During the concluding moment of the Jubilee of Synodal Teams and Participatory Bodies, held on Saturday, October 25, in the Paul VI Hall, the Ecclesial Conference of the Amazon (CEAMA) shared its testimony as a living fruit of the synodal process in the Amazon region.

The event, organized by the General Secretariat of the Synod, brought together representatives of synodal teams and ecclesial bodies from around the world to exchange experiences and best practices in the implementation of synodality.

CEAMA is like a river that continues to flow

In his speech, Mauricio López, vice president of CEAMA, described the Amazonian journey as a process in motion, “like a river that is born, grows, and always seeks new forms of life.”

“CEAMA is the fruit of a long journey of the Church, of a missionary Church involved in the lives of people. It is an ecclesial conference in full communion with the universal Church, which integrates all ministerial expressions: episcopate, religious life, priesthood, laity, and indigenous peoples,” he said.

López recalled that CEAMA is a structure unprecedented in ecclesial history, emerging from the Synod for the Amazon (2019), which responded to one of the clearest requests of the synodal process: to create new spaces for participation where no service of the Church feels diminished, but rather empowered.

“It is a sign of communion where bishops, religious women—especially those who support the mission in the Amazon—lay people, and indigenous peoples walk together, discerning and deciding with equal dignity and mission,” he emphasized.

An Amazonian Church that embodies Pope Francis’ four dreams

During his participation, López explained that CEAMA expresses the four dreams of Pope Francis’ exhortation Querida Amazonía:

a social dream, to defend the life and dignity of peoples;

an ecological dream, to care for our Common Home;

a cultural dream, to value the diversity and catholicity of the Church;

and an ecclesial dream, which promotes new faces for a hopeful Church incarnate in the territories.

“The Holy Spirit has made possible a newness that does not come from human structures, but from the very life of the peoples. We are all God’s people, in communion also with our sister Mother Earth,” he said.

A synodality that is born from the territory

The vice president of CEAMA recalled that this path is not only institutional, but deeply spiritual and communal.

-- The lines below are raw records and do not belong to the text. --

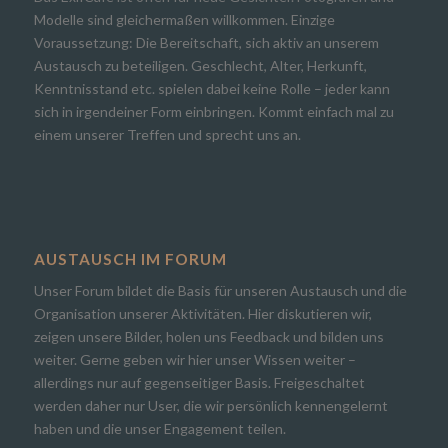
Modelle sind gleichermaßen willkommen. Einzige
Voraussetzung: Die Bereitschaft, sich aktiv an unserem
Austausch zu beteiligen. Geschlecht, Alter, Herkunft,
Kenntnisstand etc. spielen dabei keine Rolle – jeder kann
sich in irgendeiner Form einbringen. Kommt einfach mal zu
einem unserer Treffen und sprecht uns an.
AUSTAUSCH IM FORUM
Unser Forum bildet die Basis für unseren Austausch und die
Organisation unserer Aktivitäten. Hier diskutieren wir,
zeigen unsere Bilder, holen uns Feedback und bilden uns
weiter. Gerne geben wir hier unser Wissen weiter –
allerdings nur auf gegenseitiger Basis. Freigeschaltet
werden daher nur User, die wir persönlich kennengelernt
haben und die unser Engagement teilen.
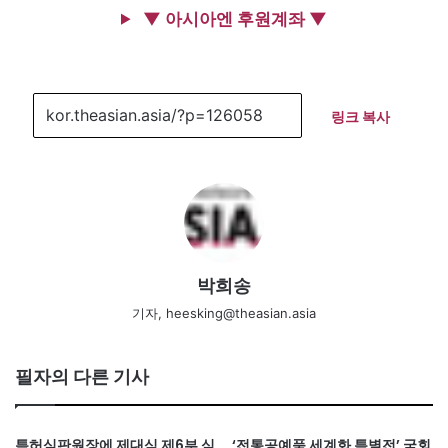
▼ 아시아엔 후원계좌 ▼
링크 복사
박희송
기자, heesking@theasian.asia
필자의 다른 기사
특허심판원장에 제대식 제6부 심
‘전통공예품 세계화 특별전’ 국회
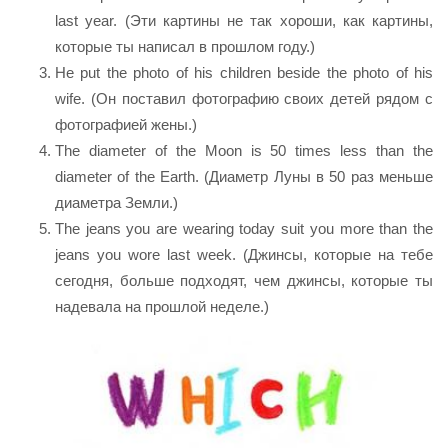
last year. (Эти картины не так хороши, как картины,
которые ты написал в прошлом году.)
He put the photo of his children beside the photo of his
wife. (Он поставил фотографию своих детей рядом с
фотографией жены.)
The diameter of the Moon is 50 times less than the
diameter of the Earth. (Диаметр Луны в 50 раз меньше
диаметра Земли.)
The jeans you are wearing today suit you more than the
jeans you wore last week. (Джинсы, которые на тебе
сегодня, больше подходят, чем джинсы, которые ты
надевала на прошлой неделе.)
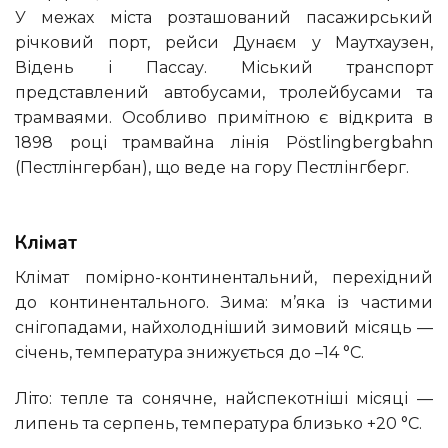
У межах міста розташований пасажирський
річковий порт, рейси Дунаєм у Маутхаузен,
Відень і Пассау. Міський транспорт
представлений автобусами, тролейбусами та
трамваями. Особливо примітною є відкрита в
1898 році трамвайна лінія Pöstlingbergbahn
(Пестлінгербан), що веде на гору Пестлінгберг.
Клімат
Клімат помірно-континентальний, перехідний
до континентального. Зима: м’яка із частими
снігопадами, найхолодніший зимовий місяць —
січень, температура знижується до –14 °C.
Літо: тепле та сонячне, найспекотніші місяці —
липень та серпень, температура близько +20 °C.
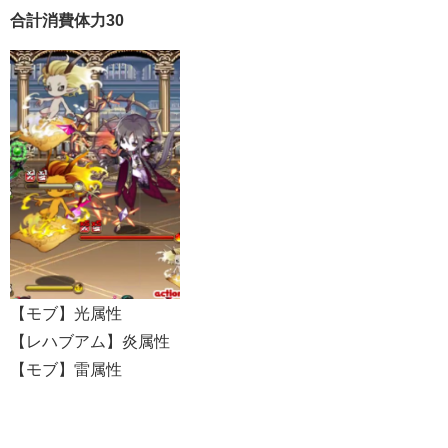
合計消費体力30
【モブ】光属性
【レハブアム】炎属性
【モブ】雷属性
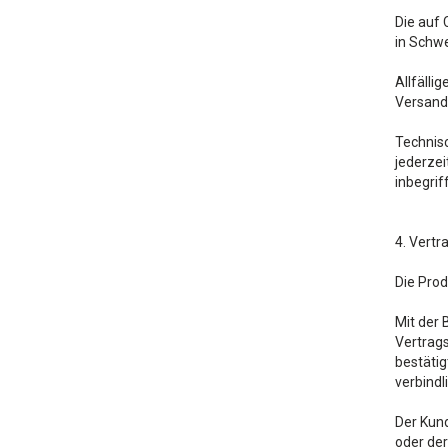
Die auf 
in Schwe
Allfälli
Versand
Technis
jederzei
inbegrif
4. Vertr
Die Prod
Mit der 
Vertrags
bestätig
verbindl
Der Kund
oder der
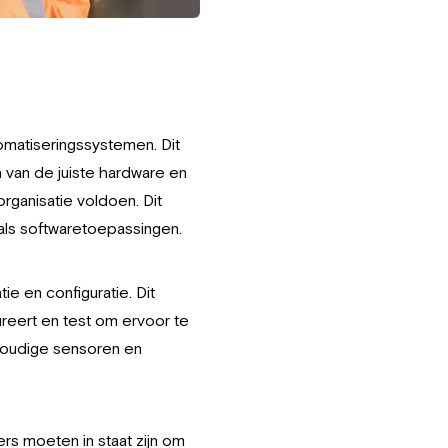
tomatiseringssystemen. Dit
 van de juiste hardware en
rganisatie voldoen. Dit
als softwaretoepassingen.
 en configuratie. Dit
reert en test om ervoor te
nvoudige sensoren en
rs moeten in staat zijn om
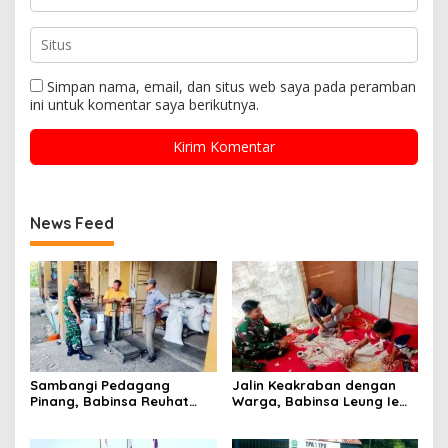
Simpan nama, email, dan situs web saya pada peramban
ini untuk komentar saya berikutnya.
News Feed
Sambangi Pedagang
Jalin Keakraban dengan
Pinang, Babinsa Reuhat
Warga, Babinsa Leung Ie
Tuha Pererat Silaturahmi
Perkuat Komunikasi di
dengan Warga
Wilayah Binaan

The CEAMA assembly is made up of representatives from the seven Amazonian episcopal conferences and includes a bishop, a priest, a religious, a lay person, and an indigenous, peasant, or Afro-descendant leader from each country, with expanded representation in Brazil due to its territorial size.

“What we are experiencing in the Amazon is a novelty of the Spirit: a synodal Church that walks in otherness, in reciprocity, in dialogue with the earth and the peoples. A Church that proclaims hope, weaves the Kingdom, and lives the kairos of God,” López concluded.

An experience that inspires the whole Church

CEAMA’s testimony was received with enthusiasm by the participants of the Jubilee as a concrete experience of territorial, ecological, and community synodality that reflects the universality of the Church in its diversity.

With its presence at the Jubilee, CEAMA reaffirmed its commitment to continue sharing the Amazonian experience as a source of renewal for the whole Church, a Church that listens to the cry of the earth and the peoples, and dreams of new paths of communion and hope.